While I wait for my coworker to stalk the catering manager (kidding), I’ll make these at home and won’t have to worry about these getting eaten up by hungry coworkers. Well, except I have a hungry husband and daughter… so that just means I need to do a good job hiding these from them! Mwahahaha!
The brownies here are thick and fudge-like and the cream cheese layer and swirl are similar to a cheesecake – they’re a little on the tangy side because of the Greek yogurt. So if you’re a fan of both brownies and cheesecake, then you will fall in love with the mashup of the two here!
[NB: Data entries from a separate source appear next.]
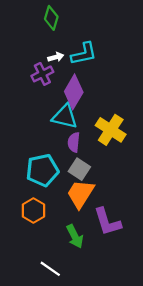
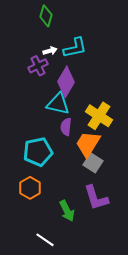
gray square: (79, 169) -> (93, 163), moved
orange trapezoid: (80, 194) -> (88, 144), moved

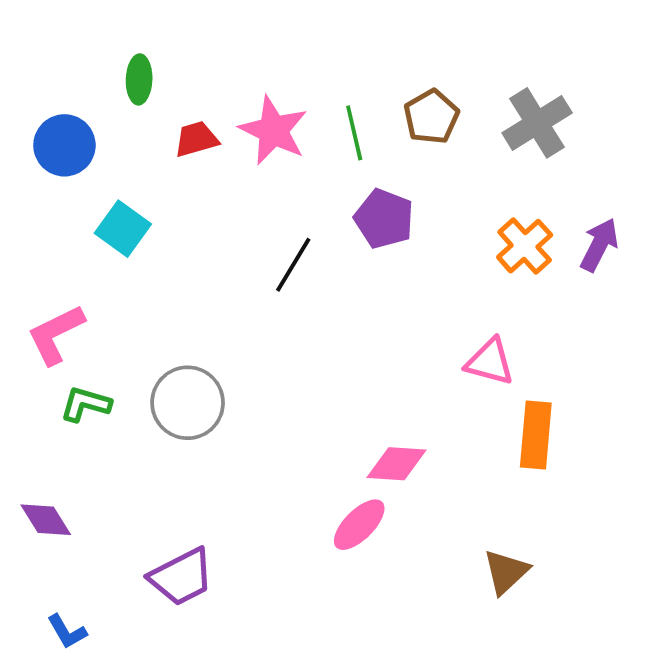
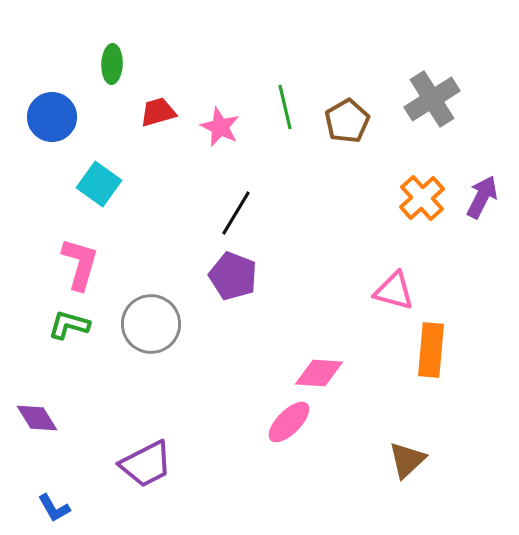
brown pentagon: (431, 117) -> (347, 121), moved
pink star: (273, 130) -> (220, 127), moved, size x0.7
purple pentagon: (384, 219) -> (233, 276), moved
pink L-shape: (56, 334) -> (80, 264), moved, turned 132

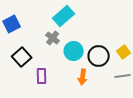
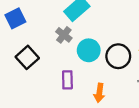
purple rectangle: (42, 76) -> (67, 80), moved
orange arrow: (83, 77) -> (99, 93), moved

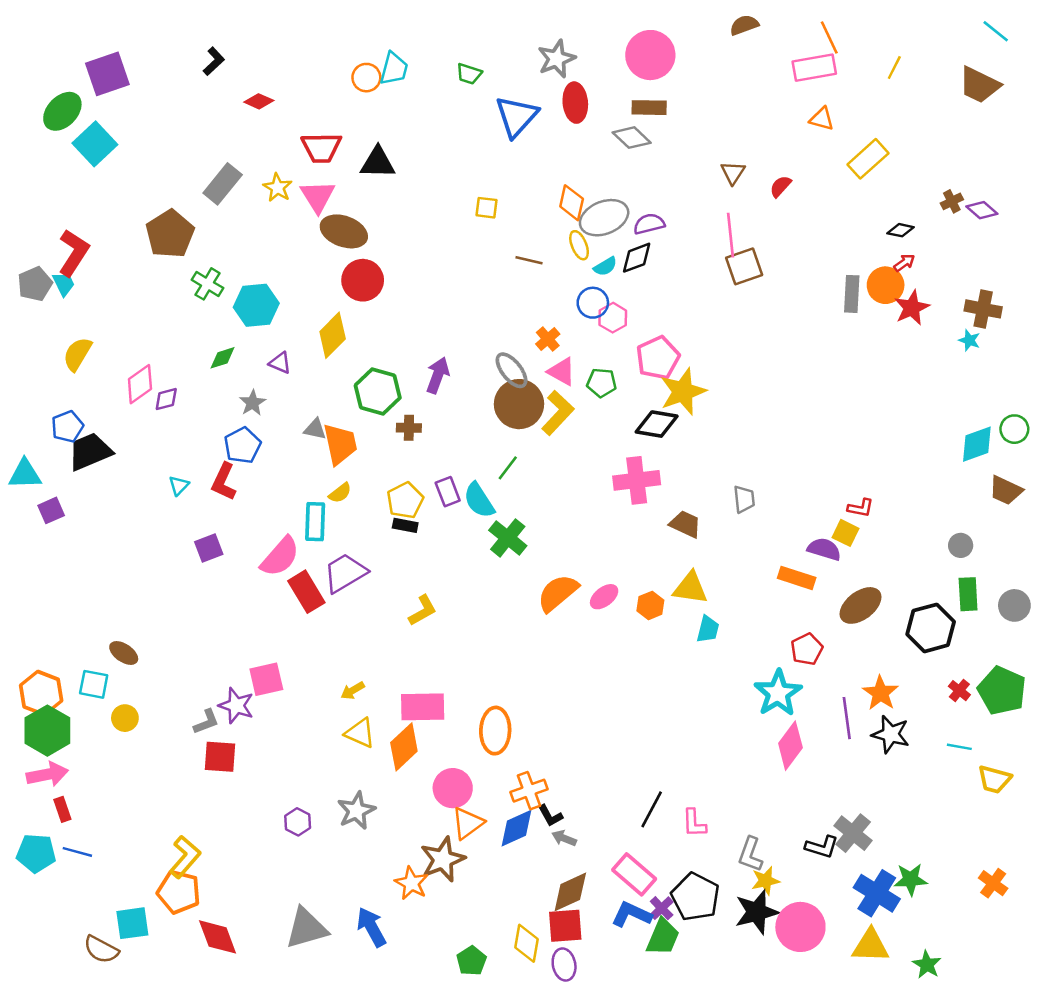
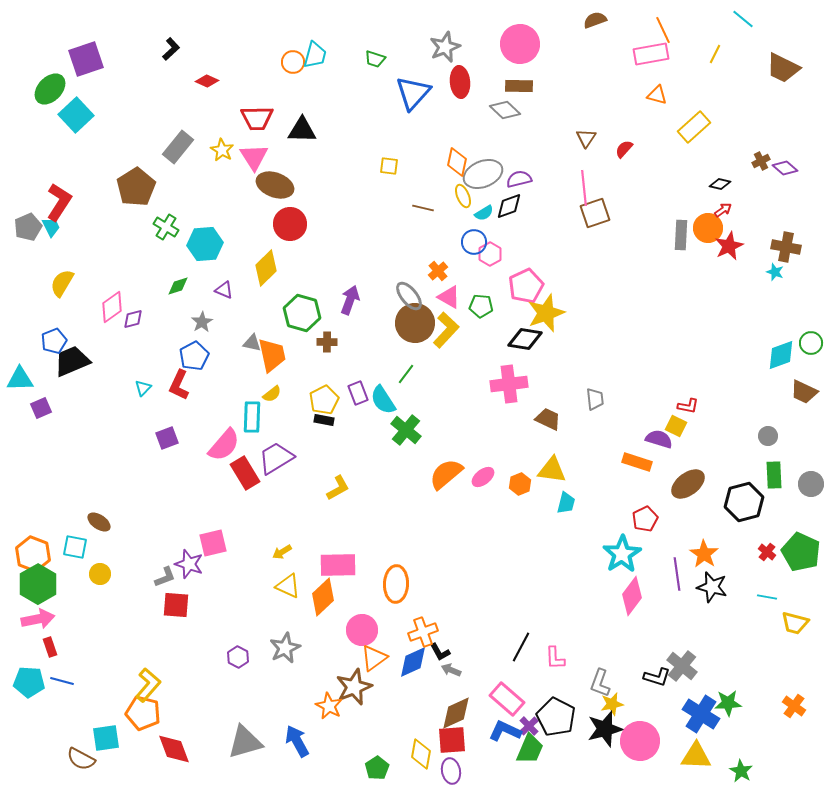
cyan line: (996, 31) -> (743, 19), moved

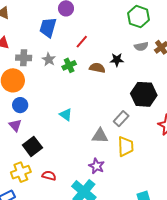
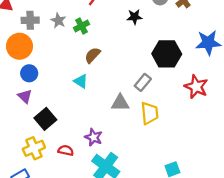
brown semicircle: (97, 68) -> (93, 55), moved, turned -56
purple star: (97, 166) -> (94, 137), moved

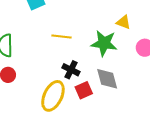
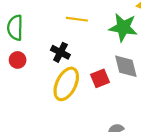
black cross: (71, 70) -> (60, 52), moved

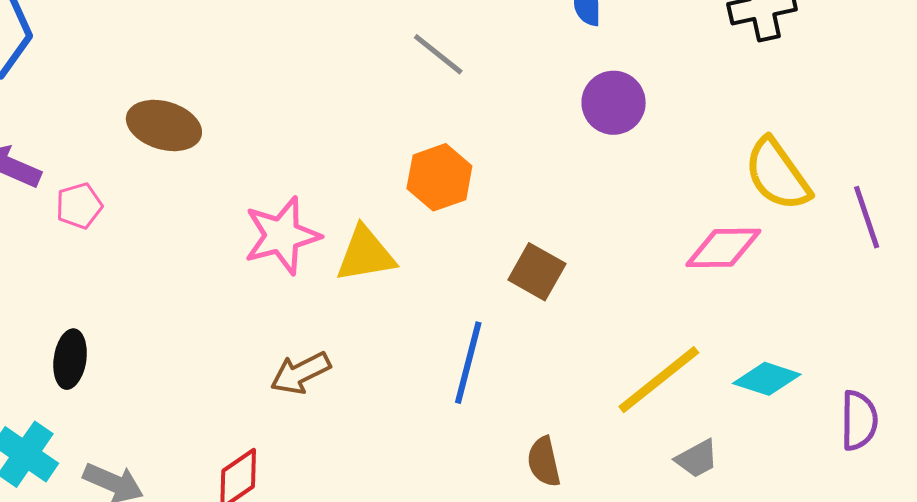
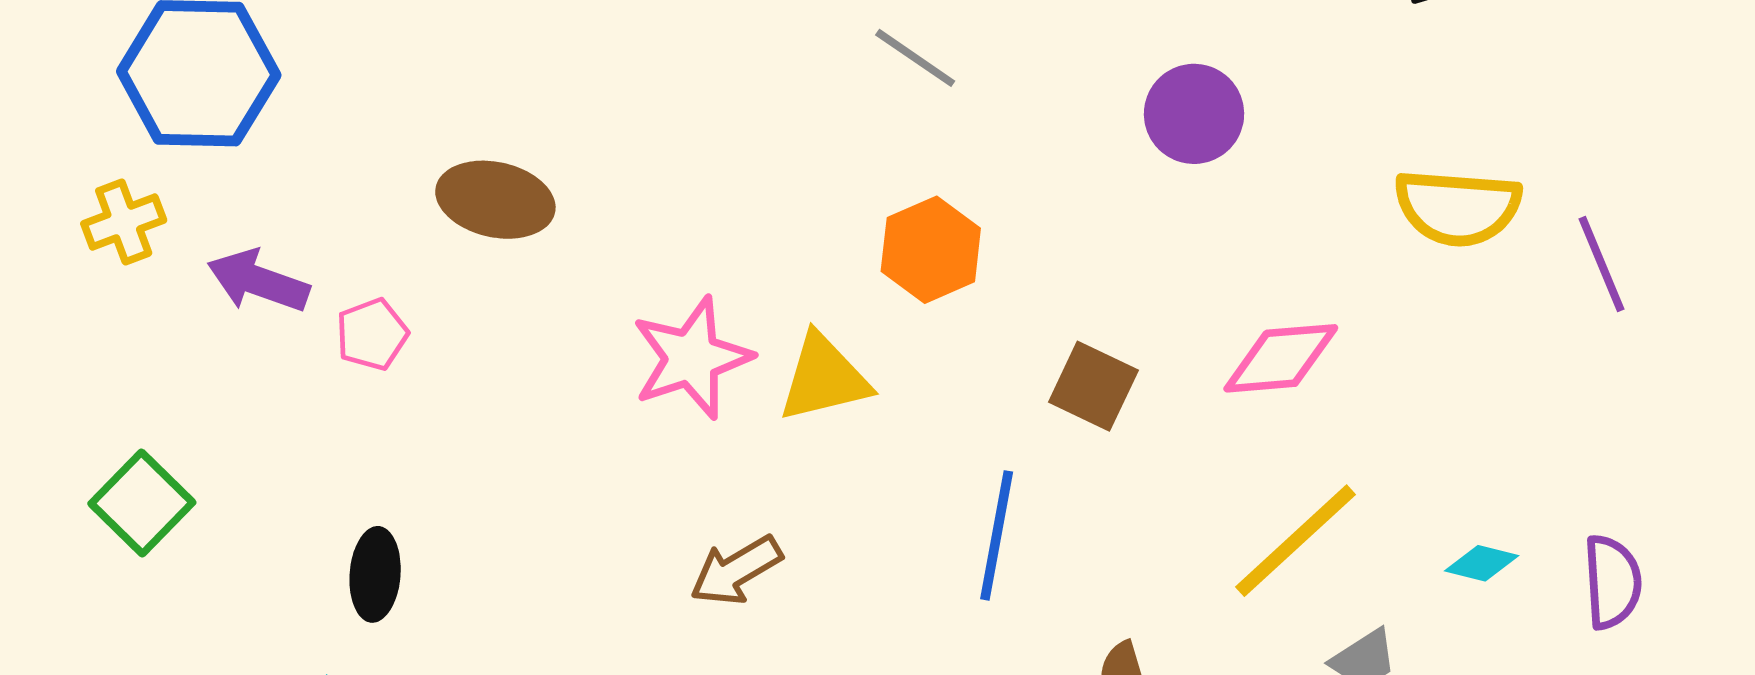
yellow semicircle: (777, 174) -> (1458, 207), turned -46
pink diamond: (723, 248) -> (1281, 358), moved
cyan diamond: (767, 379) -> (1482, 563), moved, size x0.7

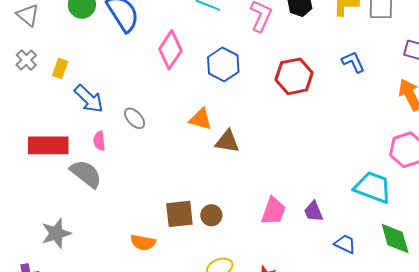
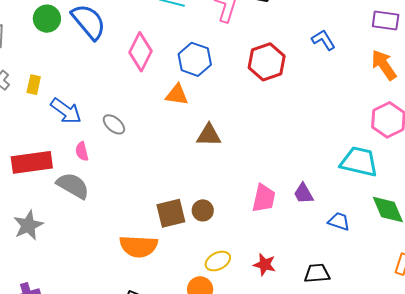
orange triangle: (201, 119) -> (177, 95), moved
gray star: (56, 233) -> (28, 225), moved
orange semicircle: (143, 242) -> (139, 246), size x1.5

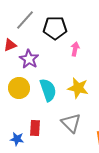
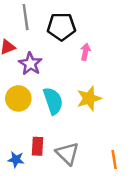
gray line: (25, 20) -> (26, 17), turned -50
yellow star: (78, 88) -> (89, 98), turned -30
gray triangle: (71, 123) -> (67, 154), moved

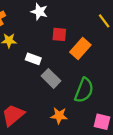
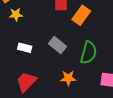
white rectangle: (33, 59) -> (25, 48), moved

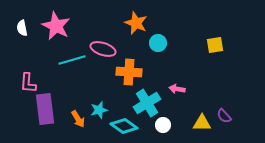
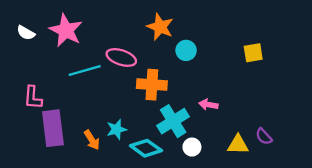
white semicircle: (22, 28) -> (26, 33), turned -49

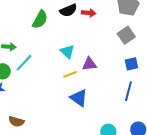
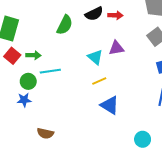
cyan line: (24, 63) -> (50, 71), turned 42
purple triangle: (89, 64) -> (116, 48), moved

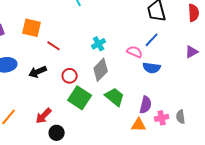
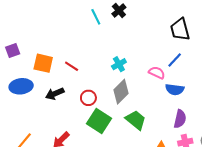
orange square: (32, 28) -> (43, 63), moved
purple semicircle: (146, 105) -> (180, 119), moved

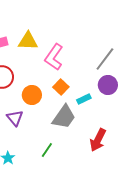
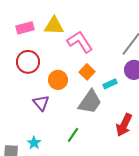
pink L-shape: (54, 57) -> (80, 42), turned 112

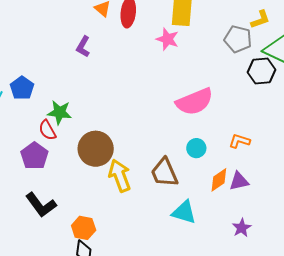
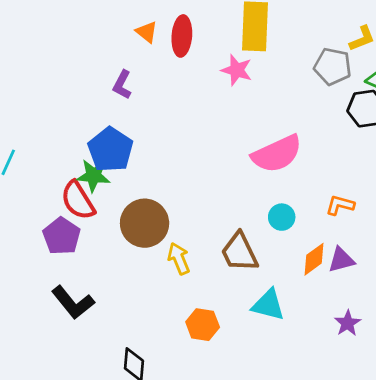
blue pentagon: (22, 88) -> (110, 150), moved, size x1.4
red semicircle: (47, 130) -> (78, 200), size x1.4
yellow arrow: (120, 176) -> (179, 259), size x0.7
orange hexagon: (84, 228) -> (203, 325), moved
Cream cheese swirl brownies
Cream cheese filling
- 4 ounces cream cheese
- 1 5.3 ounce container plain Greek yogurt
- 2 Tablespoons granulated sugar
- 1 Tablespoon all-purpose flour
- 2/3 cup all-purpose flour
- 1/2 teaspoon baking powder
- 1/2 teaspoon salt
- 4 ounces semi-sweet chocolate chopped finely
- 8 Tablespoons 1 stick unsalted butter
- 1 and 1/4 cups granulated sugar
- 2 eggs
- 1 teaspoon vanilla extract
- Preheat your oven to 325 degrees F. Generously grease or line a standard 8"x8" baking pan and set aside.
- Make the cream cheese filling: In a small bowl, melt the cream cheese. Add in the Greek yogurt, sugar and flour and mix well. Set aside.
- Make the brownies: In another small bowl, mix together the flour, baking powder, and salt. Set aside.
- In another small bowl, melt the chocolate and butter together in the microwave and mix well. Set aside.
- In a large bowl, mix together the sugar, eggs and vanilla until well blended. Pour in the melted chocolate mixture (do not wash the bowl) and mix well. Then fold in the dry ingredients. Transfer about 1/2 cup of the completed batter back into the bowl that held the melted chocolate and set that aside.
- Transfer the brownie batter into your prepared pan and smooth the top. Add the cream cheese filling directly on top and spread it out into an even layer.
- Heat up the reserved brownie batter in the microwave for about 15-20 seconds or until it's more liquidy. Dollop about 6-8 mounds of the heated batter on top of the cream cheese filling. Swirl with a toothpick or a knife to create a marbled pattern. You don't want to do it too much or else the batter won't swirl - a few strokes going parallel and perpendicular should do the trick.
- Bake in your preheated oven for 35-40 minutes or until a toothpick inserted in the center comes out with a few moist crumbs. Allow the brownies to cool to room temperature before slicing and serving.
- Brownies should be kept in an airtight container and stored at room temperature or in the refrigerator and will keep for several days.